Charlie Clouser shared his experience with uncleared samples a few years back:
In 1995 or so I did some remixes for the band I was in at the time. I had a DAT cassette with audio snippets from a bunch of weird documentaries and stuff that I’d sample from - mostly for weird noises and ambiences like factory machinery, etc., but there was one documentary on that tape about religion in America, with interviews, snake handlers and crazy preachers, etc. I sampled a tiny snippet of the interviewer asking, “Do you believe in miracles?” and the interviewee responding, “Not really…”
I dropped that tiny soundbite into a break in the remix - the “Not really” part was in a hole where everything dropped out just before a huge chorus came blasting in. The guy saying, “Not really…” was lighting a cigarette, and you could hear him flip his Zippo open and his speech was kind of pinched, as it would be when you’re holding a cigarette in your mouth… all in all, very unique and charismatic.
The remix came out only on the European edition of a Maxi-CD with six or seven other remixes by various folks - the US version did not have my remix on it, so it was a pretty obscure release, and in the late 1990’s, way before file sharing, etc. - so pretty much only the hardcore fans of the band had access to my remix. We only pressed a few thousand of that version of the CD.

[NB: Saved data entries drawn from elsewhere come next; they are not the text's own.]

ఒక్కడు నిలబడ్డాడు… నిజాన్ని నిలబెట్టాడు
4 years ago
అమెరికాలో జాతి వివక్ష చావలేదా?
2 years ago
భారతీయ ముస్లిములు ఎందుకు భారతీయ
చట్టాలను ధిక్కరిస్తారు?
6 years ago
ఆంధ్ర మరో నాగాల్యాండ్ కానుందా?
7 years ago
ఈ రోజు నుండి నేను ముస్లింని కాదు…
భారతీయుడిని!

Wouldn’t ya know it - the guy who produced the original documentary was not dead and gone, and was in fact teaching in a film program somewhere, and he showed his documentaries to his students. When that moment came up, with the very unique sound of the guy saying, “Not really”, some got-danged student piped up and said, “Wow! Did you know that’s been sampled in a song by my favorite band?”. The teacher had never heard of our band, but when he found out that we were fairly well-known and had used a snippet of his work, he got dollar signs in his eyes and the phone calls started.

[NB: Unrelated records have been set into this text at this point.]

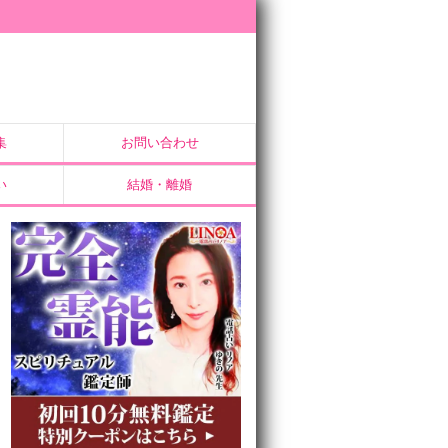
集
お問い合わせ
い
結婚・離婚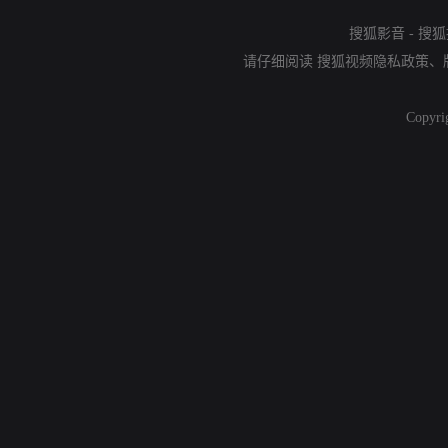
搜狐影音
-
搜狐
请仔细阅读
搜狐视频隐私政策
、
Copyri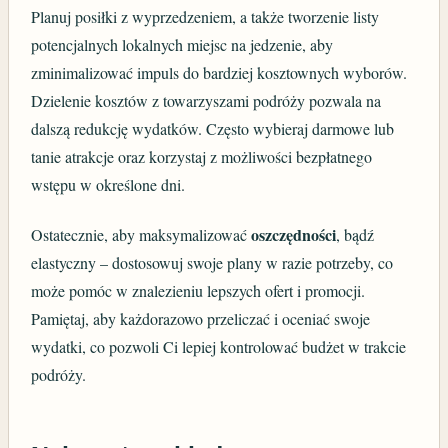
Planuj posiłki z wyprzedzeniem, a także tworzenie listy
potencjalnych lokalnych miejsc na jedzenie, aby
zminimalizować impuls do bardziej kosztownych wyborów.
Dzielenie kosztów z towarzyszami podróży pozwala na
dalszą redukcję wydatków. Często wybieraj darmowe lub
tanie atrakcje oraz korzystaj z możliwości bezpłatnego
wstępu w określone dni.
oszczędności
Ostatecznie, aby maksymalizować
, bądź
elastyczny – dostosowuj swoje plany w razie potrzeby, co
może pomóc w znalezieniu lepszych ofert i promocji.
Pamiętaj, aby każdorazowo przeliczać i oceniać swoje
wydatki, co pozwoli Ci lepiej kontrolować budżet w trakcie
podróży.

What are the odds? I mean, seriously? Literally five seconds, seven words, from a 20-year-old documentary that I recorded off of PBS when I was in college, dropped 4 minutes in on a harsh industrial remix that was like track six on a CD full of gnarly unlistenable noise that only our hardcore fans in Europe would ever hear.
Anyway, we had to pay $8,000 to get out of that one.
Eight. Thousand. Dollars.
And them’s 1995 dollars, too.
I got scolded for that one by management - we paid the producer of the documentary $8k and burned a few thousand more in lawyer time. It would have been a lot cheaper if we’d gone to the producer beforehand and secured the rights - he might have even given us the rights gratis - but how the hell was I gonna find him? I just had a DAT tape with the audio from a zillion different sources, with no credits or other info about where the stuff came from. The best I could do was, “It was some documentary on PBS about religion”. So if you sample and release without securing rights then they’ve got you by the short and curlies. What are you gonna do, recall all the CDs? Go to people’s houses and swap their CD for a “scrubbed” version? Too late. Gotta pay.
So… sure, sample away! But get clearances first or be prepared to pay and pay when you’re found out.